Exercise requirements
Your output should be each line from the material below that has the word "można".
*** Opening of Given data ***
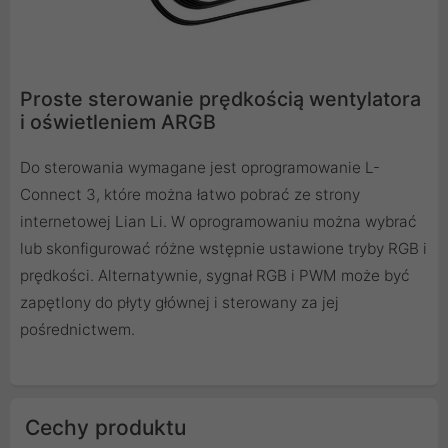
Proste sterowanie prędkością wentylatora
i oświetleniem ARGB
Do sterowania wymagane jest oprogramowanie L-
Connect 3, które można łatwo pobrać ze strony
internetowej Lian Li. W oprogramowaniu można wybrać
lub skonfigurować różne wstępnie ustawione tryby RGB i
prędkości. Alternatywnie, sygnał RGB i PWM może być
zapętlony do płyty głównej i sterowany za jej
pośrednictwem.
Cechy produktu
*** Close of Given data ***
Answer to this problem
Connect 3, które można łatwo pobrać ze strony
internetowej Lian Li. W oprogramowaniu można wybrać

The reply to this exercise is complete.